US Election countdown: Is Harris set for a strong win?

US Election countdown: Is Harris set for a strong win?

US Election 2024 5 minutes to read
John J. Hardy

Chief Macro Strategist

Summary:  With Election Day here, Trump’s lead in the betting odds has crashed even as polls suggest an ever-tighter race. What is going on?


2024 US Election countdown. With Election Day dead ahead...

The polls this week say:
Polling numbers are according to fivethirtyeight.com, a polling aggregator.

The oddsmakers this week say:
Betting odds numbers are according to polymarket.com, a real-money betting site for event outcomes.

This week: Why have Trump’s odds to win dropped so sharply? Also: one market everyone needs to watch after the election.

Something strange has happened over the last week in the US election season: while the polls have continued to supposedly show an ever-tighter race, the betting markets took a hard turn away from Trump and toward Harris, with some prediction markets now even giving Harris better odds than Trump of winning.

This week, we look at what is behind that shift and why Harris may perform far better in this election than most believed likely. Separately, we also look at one market that is flashing a warning signal and should concern everyone, particularly if it doesn’t calm down after the election.

Trump’s winning odds collapse - why? 

In recent weeks, we looked at how the betting odds and even financial markets were increasingly betting on a second Trump administration and even a Republican sweep of Congress that would deliver “Trump 2.0”. Then betting odds suddenly started shifting against Trump’s favour over the last week. Markets that had risen on anticipation of a Trump 2.0, like small cap stocks, cryptocurrencies, and even Donald Trump’s own Trump Media & Technology Group, have also fallen. What was behind this shift? First, the betting odds were suspect in the first place, as several accounts placed identical and very large pro-Trump bets. Now, some arguably “smarter money” has come in recently because the odds had become too skewed in favour of Trump. But if that money is smart, then it must be smarter than the polls, which supposedly show that this race is only getting tighter with every passing day, and we’re all supposed to believe that the closer the popular vote, the easier it is for Trump to win because of the Electoral College system. So that smart money must know something else: could it be signs that Harris has a much better chance of victory in this election? Let’s look into why that might be the case.

How could Harris win and by a stronger margin than most polls predict?

There are two reasons why we might get not only a Harris victory, but one that is a bit stronger than most would have thought likely. 
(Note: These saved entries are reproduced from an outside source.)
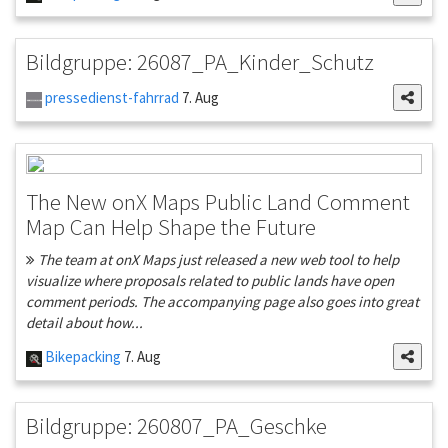
Bildgruppe: 26087_PA_Kinder_Schutz
pressedienst-fahrrad
7. Aug
The New onX Maps Public Land Comment
Map Can Help Shape the Future
The team at onX Maps just released a new web tool to help
visualize where proposals related to public lands have open
comment periods. The accompanying page also goes into great
detail about how...
Bikepacking
7. Aug
Bildgruppe: 260807_PA_Geschke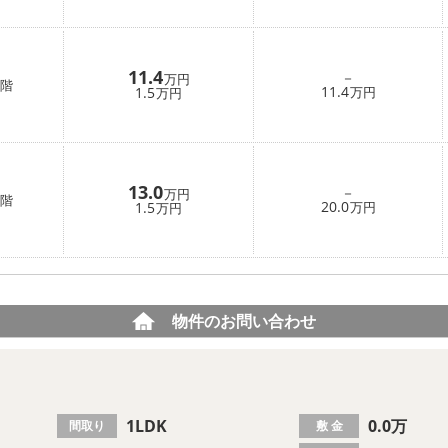
11.4
－
万円
階
11.4
1.5
万円
万円
13.0
－
万円
階
20.0
1.5
万円
万円
物件のお問い合わせ
1LDK
0.0万
間取り
敷 金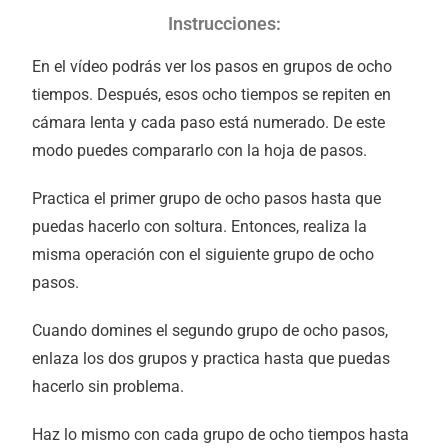
Instrucciones:
En el vídeo podrás ver los pasos en grupos de ocho
tiempos. Después, esos ocho tiempos se repiten en
cámara lenta y cada paso está numerado. De este
modo puedes compararlo con la hoja de pasos.
Practica el primer grupo de ocho pasos hasta que
puedas hacerlo con soltura. Entonces, realiza la
misma operación con el siguiente grupo de ocho
pasos.
Cuando domines el segundo grupo de ocho pasos,
enlaza los dos grupos y practica hasta que puedas
hacerlo sin problema.
Haz lo mismo con cada grupo de ocho tiempos hasta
The pollsters have messed up again. After the polls got things so wrong in 2016 and 2020 (confusing me badly as well, particularly in 2020), this time I have more closely followed discussions among the more insightful and well-connected political commentators and polling researchers on what they are seeing on the ground. In particular, the polling researchers’ discussion of the general paranoia among pollsters at under-estimating Trump, which was especially bad in 2020, suggests that they may have over-corrected and may be over-estimating his strength. This was seen in the 2022 US mid-term election results as well, where the polling overestimated Republican strength.

Surprising turnout patterns among actual voters. No matter how hard they try, pollsters can’t get an accurate reading of what kinds of voters will end up being the most motivated to actually get out and vote. In this election, I suspect that the decisive difference will be women who are reacting against Trump’s persona and the 2022 changes in US abortion law made by Supreme Court judges he appointed. Polling shows that voting differences by gender are the largest ever measured, with women favouring Harris and men favouring Trump. And recent election shows that women are far more likely to vote than men, especially among younger voters.
So if women show up in far greater numbers than men, Harris could win a surprisingly strong victory, although the odds of the Democrats taking the Senate and therefore winning a “Democratic sweep” are still probably low unless the polls are badly off-base. A Harris presidency with a divided Congress is the most “low energy” outcome for financial markets, as it brings the least potential for big policy moves. That might be big relief for one market that is currently flashing red: the US treasury market.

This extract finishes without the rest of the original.